French corporate executive

Emmanuel Hamez is a French businessman and corporate executive who serves as the managing director and chief executive officer of Airtel Rwanda, since September 2021. For the four years before his current assignment, he was the CEO of Airtel's subsidiary in the Democratic Republic of the Congo.

==Career==
Hamez has an extensive long-term career in the telecommunications business on the African continent, exceeding 20 years. In the early 2000s, he was the group operations manager of Celtel Africa, based in the Netherlands. He was also the managing director of the Celtel subsidiary in the Republic of the Congo (Congo Brazzaville). At one time, he was the Group Chief Technical Officer of Sudani Sudan, based in Khartoum. He was then promoted to chief executive officer of Sudani Mobile.

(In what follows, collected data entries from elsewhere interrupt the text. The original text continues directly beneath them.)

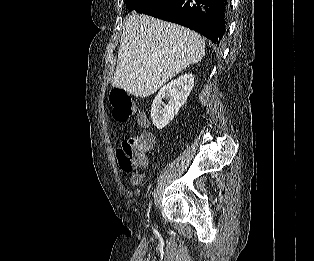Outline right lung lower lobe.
<instances>
[{
    "mask_svg": "<svg viewBox=\"0 0 314 261\" xmlns=\"http://www.w3.org/2000/svg\"><path fill=\"white\" fill-rule=\"evenodd\" d=\"M228 3L229 0H165L145 14L190 28L219 45L227 24Z\"/></svg>",
    "mask_w": 314,
    "mask_h": 261,
    "instance_id": "obj_1",
    "label": "right lung lower lobe"
}]
</instances>
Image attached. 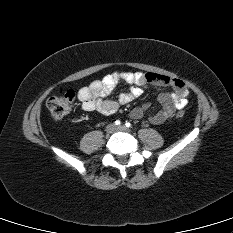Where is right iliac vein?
I'll return each instance as SVG.
<instances>
[{
  "mask_svg": "<svg viewBox=\"0 0 233 233\" xmlns=\"http://www.w3.org/2000/svg\"><path fill=\"white\" fill-rule=\"evenodd\" d=\"M115 130V127L113 124H109L107 127H106V132L107 134H112Z\"/></svg>",
  "mask_w": 233,
  "mask_h": 233,
  "instance_id": "63e3f726",
  "label": "right iliac vein"
}]
</instances>
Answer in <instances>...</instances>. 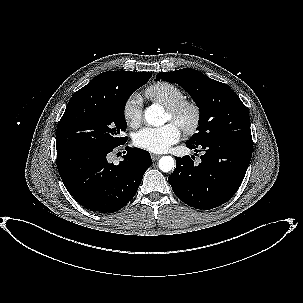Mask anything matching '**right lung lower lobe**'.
<instances>
[{"mask_svg": "<svg viewBox=\"0 0 303 303\" xmlns=\"http://www.w3.org/2000/svg\"><path fill=\"white\" fill-rule=\"evenodd\" d=\"M114 148L57 150L56 164L66 189L91 211L109 213L124 207L135 196L145 171L151 166L148 151L128 146L123 160L114 165L108 161Z\"/></svg>", "mask_w": 303, "mask_h": 303, "instance_id": "1", "label": "right lung lower lobe"}]
</instances>
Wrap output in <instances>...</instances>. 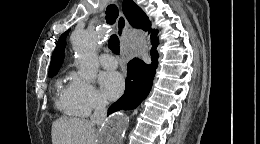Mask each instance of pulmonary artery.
<instances>
[{"label": "pulmonary artery", "instance_id": "e3ab8cb5", "mask_svg": "<svg viewBox=\"0 0 260 144\" xmlns=\"http://www.w3.org/2000/svg\"><path fill=\"white\" fill-rule=\"evenodd\" d=\"M100 63L105 69H115L118 66V62L111 54H102L100 56Z\"/></svg>", "mask_w": 260, "mask_h": 144}]
</instances>
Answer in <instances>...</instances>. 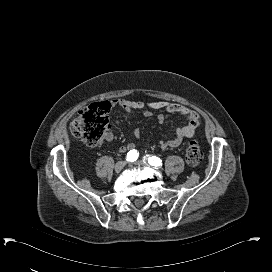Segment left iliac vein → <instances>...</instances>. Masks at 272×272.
<instances>
[{
	"instance_id": "1",
	"label": "left iliac vein",
	"mask_w": 272,
	"mask_h": 272,
	"mask_svg": "<svg viewBox=\"0 0 272 272\" xmlns=\"http://www.w3.org/2000/svg\"><path fill=\"white\" fill-rule=\"evenodd\" d=\"M134 164L138 165V166H146L147 165V163L145 161H142V160L136 161Z\"/></svg>"
}]
</instances>
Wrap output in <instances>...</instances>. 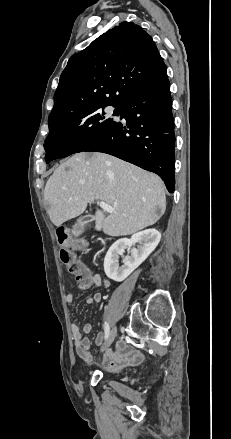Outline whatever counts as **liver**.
<instances>
[{
  "mask_svg": "<svg viewBox=\"0 0 231 439\" xmlns=\"http://www.w3.org/2000/svg\"><path fill=\"white\" fill-rule=\"evenodd\" d=\"M100 200L115 209L97 210L95 229L127 236L153 225L165 212L164 183L157 175L104 153H77L48 179L44 203L55 226L82 214Z\"/></svg>",
  "mask_w": 231,
  "mask_h": 439,
  "instance_id": "1",
  "label": "liver"
}]
</instances>
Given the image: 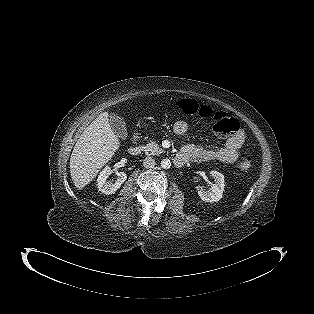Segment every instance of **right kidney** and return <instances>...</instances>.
I'll return each mask as SVG.
<instances>
[{
    "label": "right kidney",
    "instance_id": "1",
    "mask_svg": "<svg viewBox=\"0 0 314 314\" xmlns=\"http://www.w3.org/2000/svg\"><path fill=\"white\" fill-rule=\"evenodd\" d=\"M111 173L112 171L110 167L106 166L103 171L100 172V175L97 179V186L99 191L106 195L115 193L127 179V176L124 172H116L117 178L115 182L107 181V178Z\"/></svg>",
    "mask_w": 314,
    "mask_h": 314
}]
</instances>
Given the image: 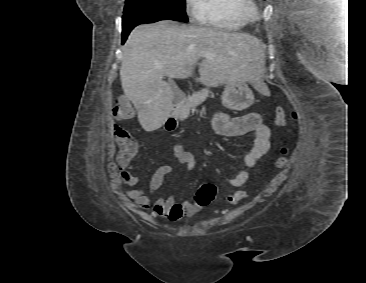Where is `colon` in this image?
<instances>
[{"label": "colon", "instance_id": "obj_1", "mask_svg": "<svg viewBox=\"0 0 366 283\" xmlns=\"http://www.w3.org/2000/svg\"><path fill=\"white\" fill-rule=\"evenodd\" d=\"M114 116L118 120H125L132 116L133 109L126 98L119 97L116 101V105L113 110ZM295 121L296 114L289 113L286 115L282 107L276 109L275 124L278 127L284 126L286 120ZM114 137L117 144L120 146L118 154V161L120 164H128L138 152L137 144L134 142L129 133L122 127L116 126L114 129ZM281 156L276 160L275 166L277 168H283L287 163V148L283 147L280 150ZM216 193V187L214 184L205 182L202 183L196 193L195 201L198 207H204L208 205L214 198ZM247 196L245 190L236 191L229 196L228 203L237 204Z\"/></svg>", "mask_w": 366, "mask_h": 283}]
</instances>
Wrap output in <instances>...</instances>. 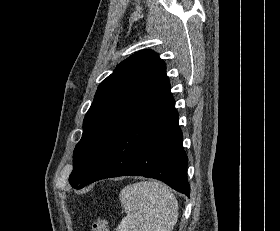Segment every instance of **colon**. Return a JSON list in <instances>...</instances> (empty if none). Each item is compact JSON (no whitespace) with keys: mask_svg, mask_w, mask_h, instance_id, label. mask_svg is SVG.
Instances as JSON below:
<instances>
[{"mask_svg":"<svg viewBox=\"0 0 280 231\" xmlns=\"http://www.w3.org/2000/svg\"><path fill=\"white\" fill-rule=\"evenodd\" d=\"M92 231H109L107 222L101 218L95 219L92 222Z\"/></svg>","mask_w":280,"mask_h":231,"instance_id":"obj_1","label":"colon"}]
</instances>
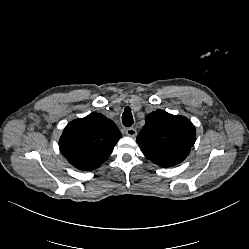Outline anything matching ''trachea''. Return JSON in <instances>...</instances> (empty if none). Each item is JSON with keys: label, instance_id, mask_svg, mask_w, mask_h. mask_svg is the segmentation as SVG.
I'll list each match as a JSON object with an SVG mask.
<instances>
[{"label": "trachea", "instance_id": "1", "mask_svg": "<svg viewBox=\"0 0 249 249\" xmlns=\"http://www.w3.org/2000/svg\"><path fill=\"white\" fill-rule=\"evenodd\" d=\"M122 121L123 125L126 127H130L133 124V118L131 114V109L129 107H126L124 110V113L122 115Z\"/></svg>", "mask_w": 249, "mask_h": 249}]
</instances>
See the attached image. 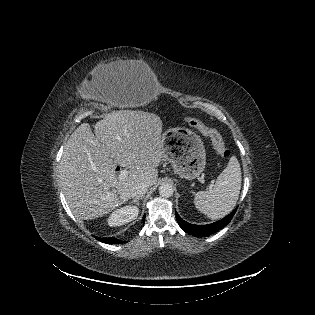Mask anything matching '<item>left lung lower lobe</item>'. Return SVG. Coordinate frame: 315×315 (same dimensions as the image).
Here are the masks:
<instances>
[{"instance_id": "obj_1", "label": "left lung lower lobe", "mask_w": 315, "mask_h": 315, "mask_svg": "<svg viewBox=\"0 0 315 315\" xmlns=\"http://www.w3.org/2000/svg\"><path fill=\"white\" fill-rule=\"evenodd\" d=\"M237 208L231 212L228 216L225 218L211 223L207 225H194L190 224L183 219L180 218V216L176 213V219L178 221L179 226L188 234L194 235L196 237H206L209 236L219 230H221L223 227H225L231 219L233 218Z\"/></svg>"}]
</instances>
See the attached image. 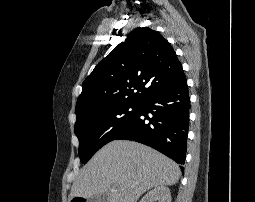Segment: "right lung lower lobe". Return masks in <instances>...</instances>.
<instances>
[{
    "instance_id": "1",
    "label": "right lung lower lobe",
    "mask_w": 255,
    "mask_h": 202,
    "mask_svg": "<svg viewBox=\"0 0 255 202\" xmlns=\"http://www.w3.org/2000/svg\"><path fill=\"white\" fill-rule=\"evenodd\" d=\"M189 109L185 80L144 99L135 118L114 140H134L148 145L173 159L183 171Z\"/></svg>"
}]
</instances>
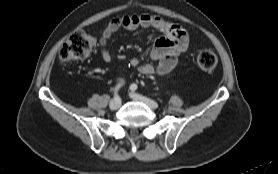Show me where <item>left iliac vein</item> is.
Listing matches in <instances>:
<instances>
[{
	"mask_svg": "<svg viewBox=\"0 0 278 174\" xmlns=\"http://www.w3.org/2000/svg\"><path fill=\"white\" fill-rule=\"evenodd\" d=\"M130 97L133 100L141 101V102L145 103L150 108L156 109L158 107V103L156 101H154L152 99H149L147 97H144L142 95H139V94H136V93H130Z\"/></svg>",
	"mask_w": 278,
	"mask_h": 174,
	"instance_id": "left-iliac-vein-1",
	"label": "left iliac vein"
}]
</instances>
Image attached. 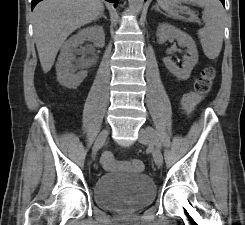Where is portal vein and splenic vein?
<instances>
[{"mask_svg": "<svg viewBox=\"0 0 245 225\" xmlns=\"http://www.w3.org/2000/svg\"><path fill=\"white\" fill-rule=\"evenodd\" d=\"M185 11V13H187V14H189L190 16H191V20H195L196 19V16L193 14V12L192 11H190V10H184Z\"/></svg>", "mask_w": 245, "mask_h": 225, "instance_id": "18ae733b", "label": "portal vein and splenic vein"}]
</instances>
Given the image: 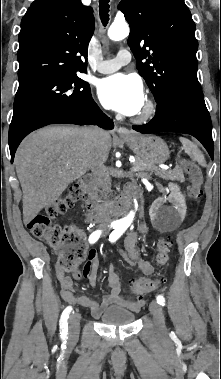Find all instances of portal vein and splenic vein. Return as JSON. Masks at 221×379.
I'll return each mask as SVG.
<instances>
[{
  "label": "portal vein and splenic vein",
  "mask_w": 221,
  "mask_h": 379,
  "mask_svg": "<svg viewBox=\"0 0 221 379\" xmlns=\"http://www.w3.org/2000/svg\"><path fill=\"white\" fill-rule=\"evenodd\" d=\"M130 162H131V163H134L135 160H131V159H130ZM160 168H161L162 170H168V166H160ZM135 170H136V168H135V167H132V171H135Z\"/></svg>",
  "instance_id": "1"
}]
</instances>
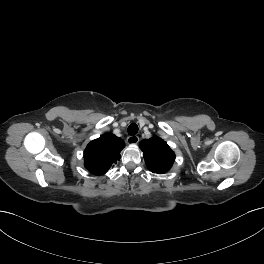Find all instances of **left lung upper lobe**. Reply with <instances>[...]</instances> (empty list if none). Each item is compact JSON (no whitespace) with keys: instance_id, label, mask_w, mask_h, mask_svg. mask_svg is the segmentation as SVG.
I'll return each instance as SVG.
<instances>
[{"instance_id":"1","label":"left lung upper lobe","mask_w":264,"mask_h":264,"mask_svg":"<svg viewBox=\"0 0 264 264\" xmlns=\"http://www.w3.org/2000/svg\"><path fill=\"white\" fill-rule=\"evenodd\" d=\"M140 148L148 169L154 173H165L175 160L174 152L157 136L141 141Z\"/></svg>"}]
</instances>
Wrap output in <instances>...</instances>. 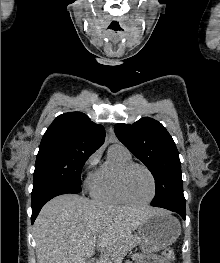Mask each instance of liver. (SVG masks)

He then served as the managing director of Expresso Senegal. Later, he served as the chief executive officer of Econet Leo in Burundi, based in Bujumbura.

In 2017, he was hired by Airtel DRC, as their CEO, serving there for four years until September 2021. He is reported to have grown Airtel's customer base in that country, during his tenure there.

As CEO of Airtel Rwanda, Hamez replaced Amit Chawla, who resigned in July 2021. Hamez is based in Kigali, Rwanda's capital and largest city. As of December 2020, Airtel Rwanda serviced 4,057,335 customers, accounting for 38.6 percent market share among the mobile network providers in the country.